All of the recombinants identified in this study have been reported previously from various geographical locations from samples that were collected prior to, after, or at the same time period as this study. GI.Pc/GI.5 and GII.P21/GII.3 were reported earlier than the rest of recombinants in this study with GII.P21/GII.3 being the most widely detected recombinant [9, 21, 41]. The rest of recombinants identified in this study match recombinants reported in 2008 or later suggesting that recombinants identified in this study existed before. However, due to geographical distances, it is likely that norovirus recombinants identified in this study occurred as a separate event and may not be directly related to reported recombinants. Approximately 37% of norovirus isolates (16/43) in this study were recombinants which suggest that viral recombination has an important role in norovirus success in an evasion of host immune responses as supported by an increase in reports of novel recombinant strains [9, 39].
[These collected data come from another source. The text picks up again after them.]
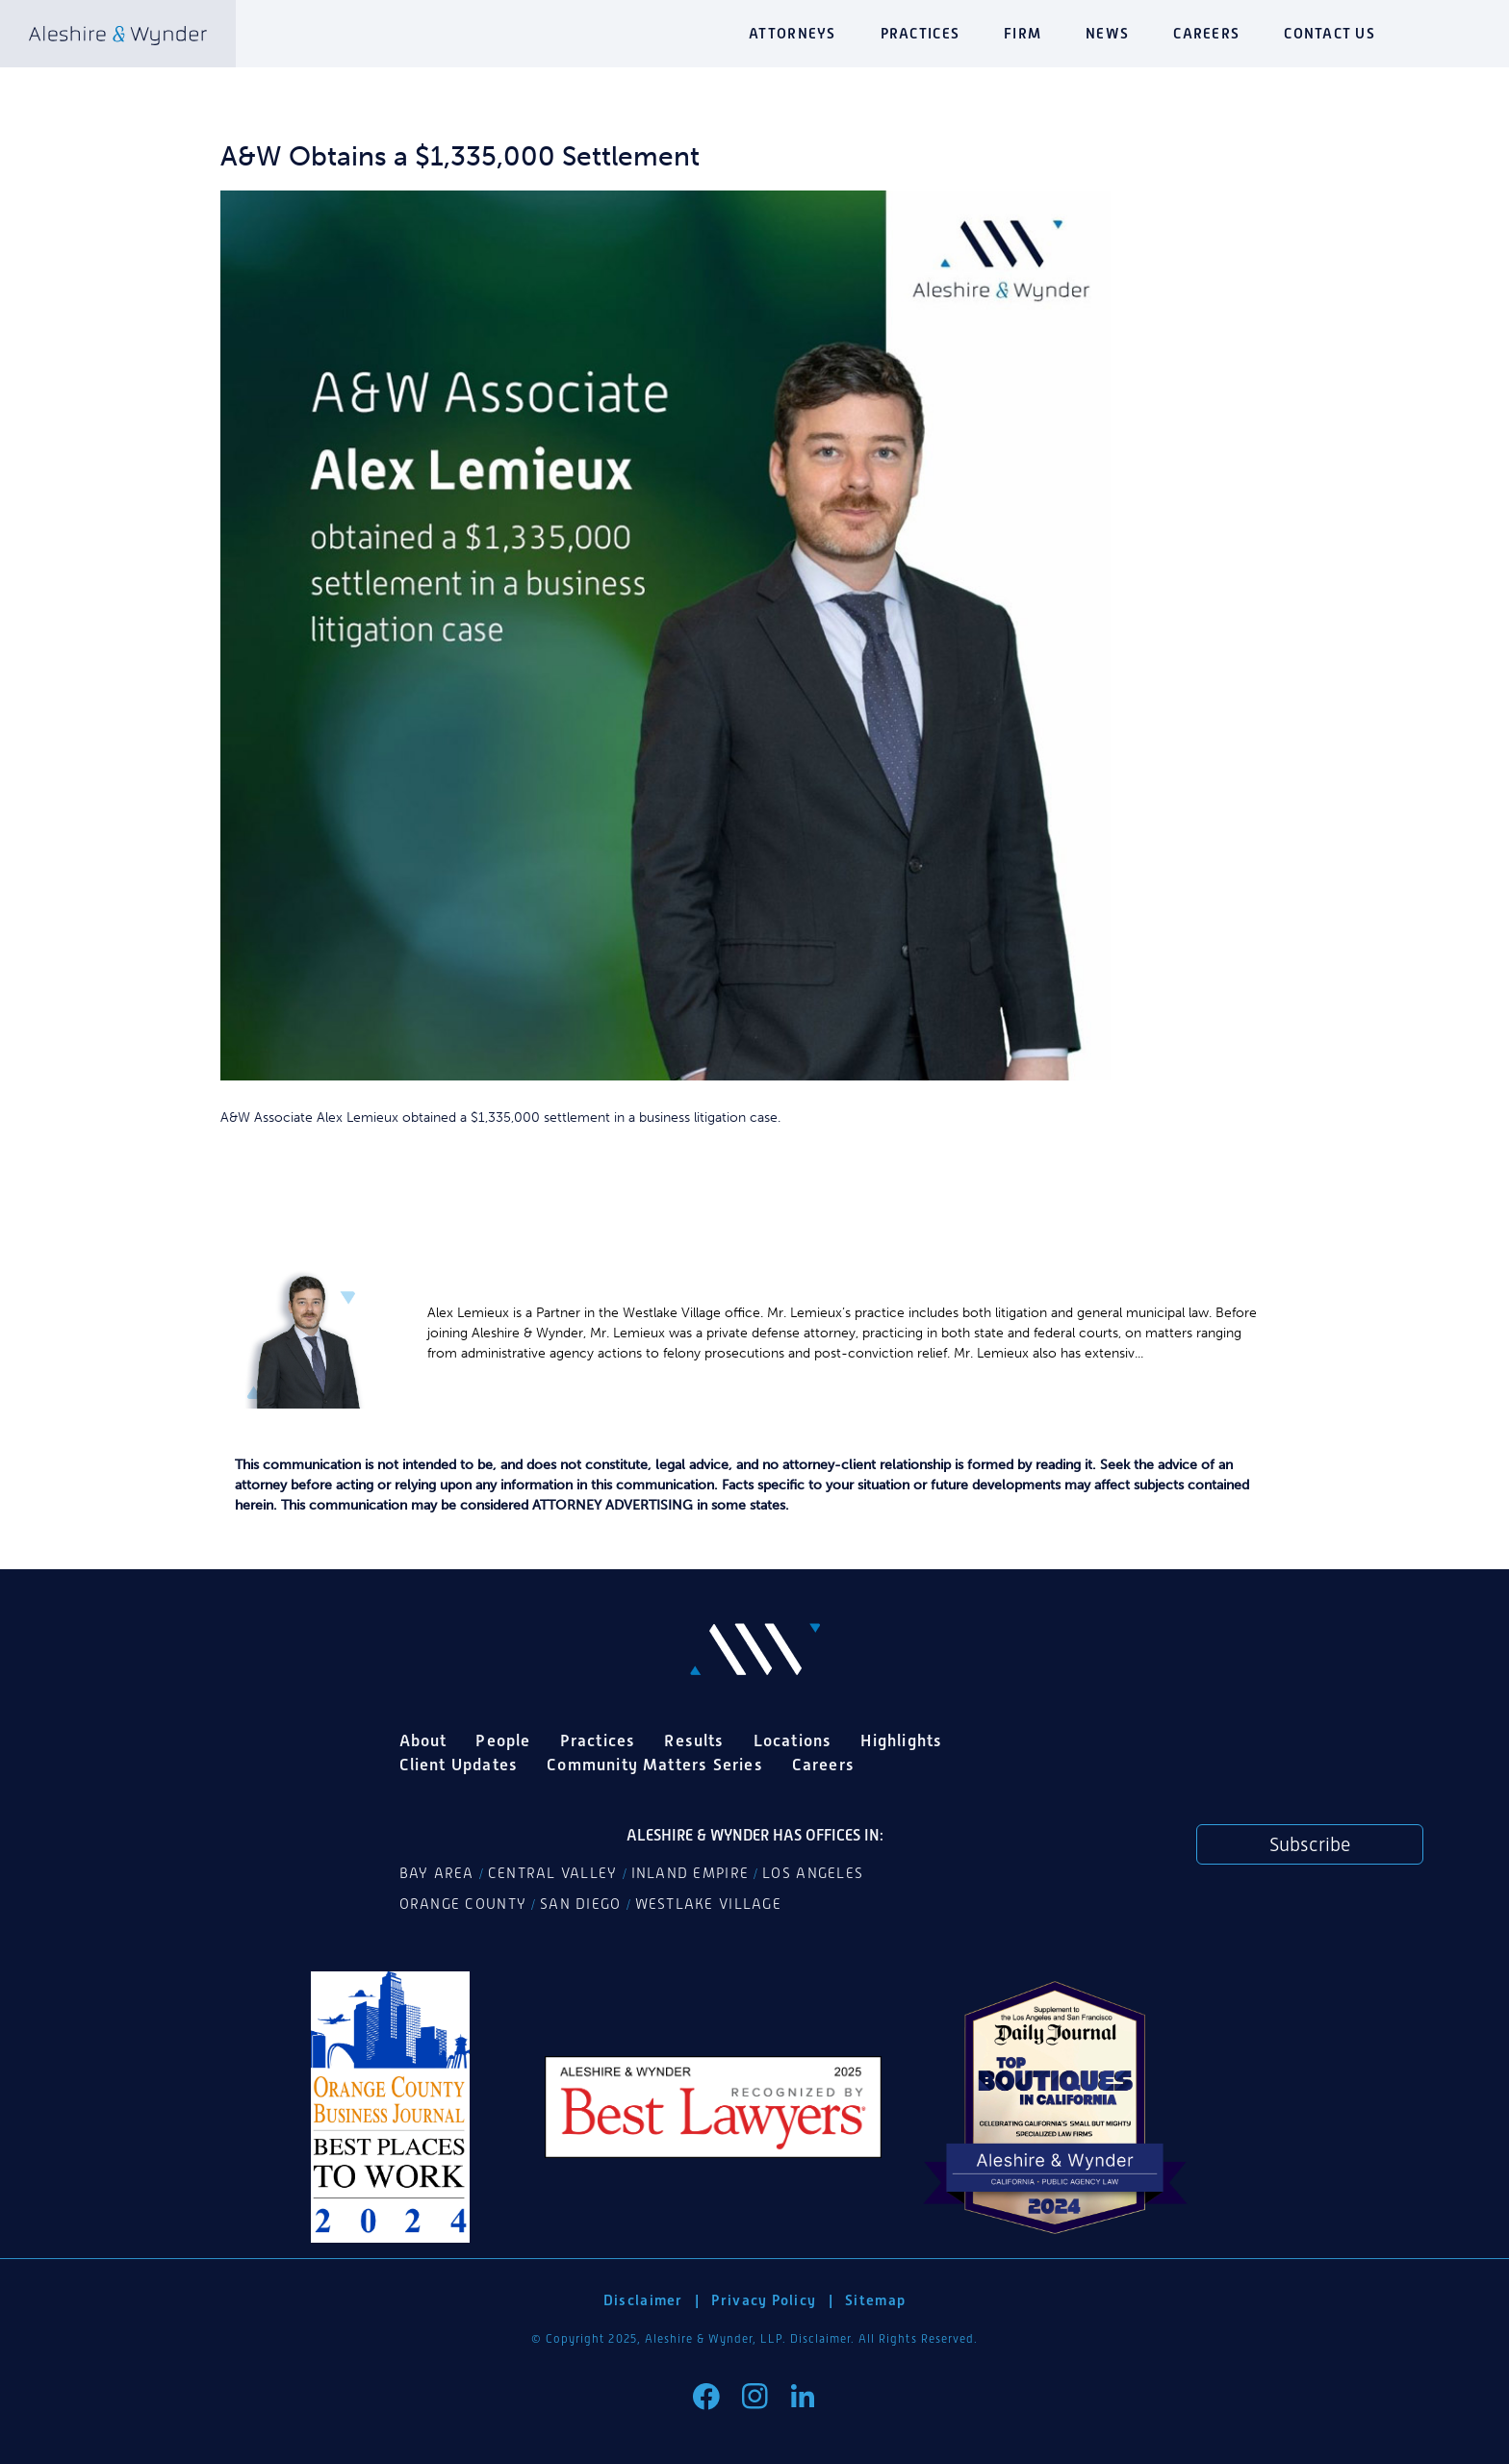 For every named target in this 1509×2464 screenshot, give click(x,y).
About (423, 1740)
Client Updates (459, 1764)
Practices (920, 33)
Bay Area (436, 1873)
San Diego (580, 1904)
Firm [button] (1022, 33)
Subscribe (1309, 1844)
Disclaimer (643, 2300)
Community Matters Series (655, 1764)
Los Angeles (812, 1873)
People (502, 1740)
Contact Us (1329, 33)
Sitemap (875, 2300)
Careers (1206, 33)
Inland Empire (690, 1873)
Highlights (901, 1740)
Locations (793, 1740)
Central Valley (553, 1873)
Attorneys (792, 33)
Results (694, 1740)
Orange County (463, 1904)
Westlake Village (708, 1904)
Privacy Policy (763, 2300)
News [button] (1107, 33) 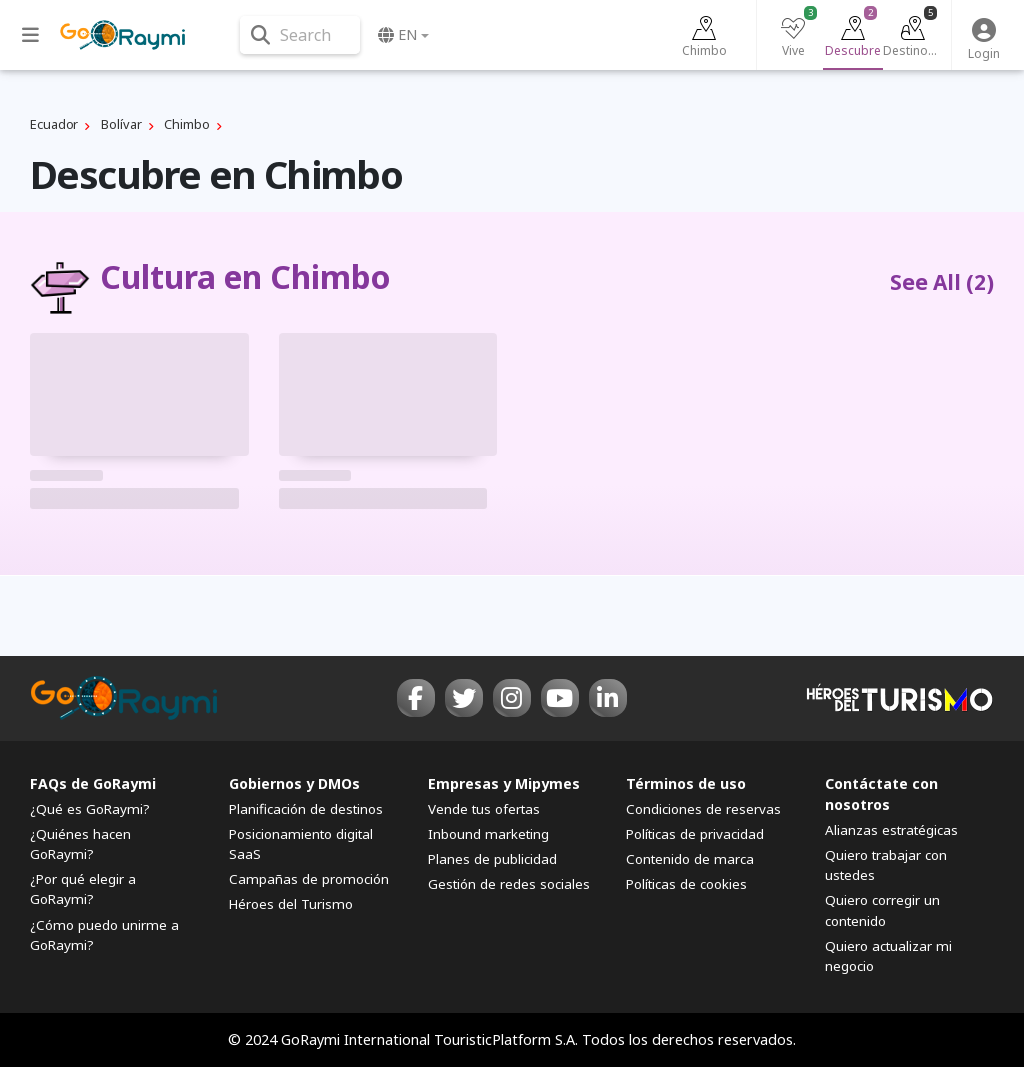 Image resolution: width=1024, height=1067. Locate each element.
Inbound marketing (488, 834)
Despite advances in understanding norovirus biology, no norovirus virulence determinants have been identified and there is currently no efficient way to predict which strains will become dominant. Sequence and biochemical studies suggest that norovirus employs at least two mechanisms to persist in the population: antigenic drift and recombination [7, 42]. Understanding how norovirus evolves and adapts to immunological pressure is critical for the development of an effective vaccine and antiviral therapy.

5. Conclusions

This study reports on molecular epidemiology of norovirus circulating in young children in Phnom Penh, Cambodia, form 2004 to 2006. The existence of several GII.4 variants and recombinant strains in Cambodia suggests the need for a continued surveillance system that includes molecular aspects to provide a better epidemiological understanding for the development of vaccines against norovirus.

Disclosure

The views expressed in this article are those of the authors and do not reflect the official policy of the Department of the Army, Department of Defense, or the US Government. Tradenames are used for identification purposes only and do not imply endorsement.

Competing Interests

The authors do not have an association that might pose competing interests.

Acknowledgments

The authors acknowledge grant from Armed Forces Health Surveillance Center, Division of Global Emerging Infections Surveillance and Response System (AFHSC-GEIS), Silver Spring, MD, USA. The authors thank the staff members of the National Pediatric Hospital for their assistance in the enrollment and laboratory work and staff members of the Department of Enteric Diseases, AFRIMS, for their support in laboratory assays and data management.